A savvy security expert tries to deal with a ruthless gang of kidnappers while protecting a deep and damaging secret.
Intently watching the activity outside the Marseilles Opera House as the Ballet National performs inside, Daniel Trent witnesses the brutal kidnapping of wealthy Jérôme Moreau. When Jerome's bodyguard, Alain, arrives on the scene, Trent steps forward to offer his services. Alain's question is the same as the reader's: What was Trent doing at the crime scene? Trent finesses his answer, but Ewan soon reveals that Trent's beloved fiancee, Aimée, has also been kidnapped, almost certainly by Jérôme. When Jérôme’s distraught trophy wife, Stephanie, gives Trent her approval, he's in. She also requests, over Alain's objections, that Jérôme’s handsome but dissolute son, Philippe, be brought into this inner circle.

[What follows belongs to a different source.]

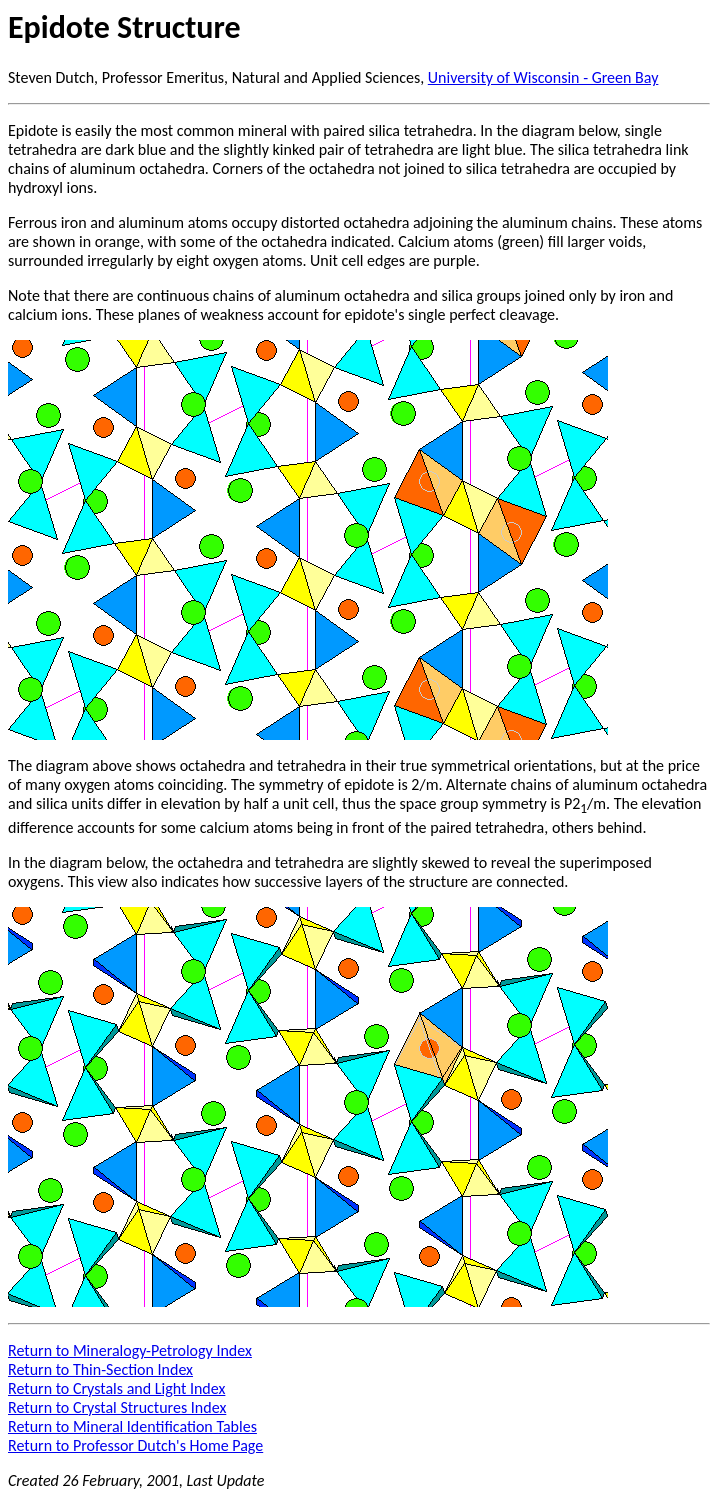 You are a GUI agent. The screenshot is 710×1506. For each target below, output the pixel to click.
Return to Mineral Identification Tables (132, 1426)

As the quartet continues to argue like cats in a bag, Trent struggles to keep control. He meets privately with Luc Girard, the rugged investigator who's been trying to find Aimée for six weeks without success. Aimée appears in short, splintered flashbacks as Trent progressively takes control of the Jérôme operation. The seriousness of the kidnappers is established once and for all when Serge, Jérôme's chauffeur, turns up dead. Trent lands in the hot seat when Alain, who's been secretly monitoring Girard's movements, asks Trent who Girard is.
This character-driven thriller by the author of the breezy Charlie Howard series (The Good Thief's Guide to Berlin, 2013, etc.) maintains a nice sense of pace and tension and has a handful of satisfying twists.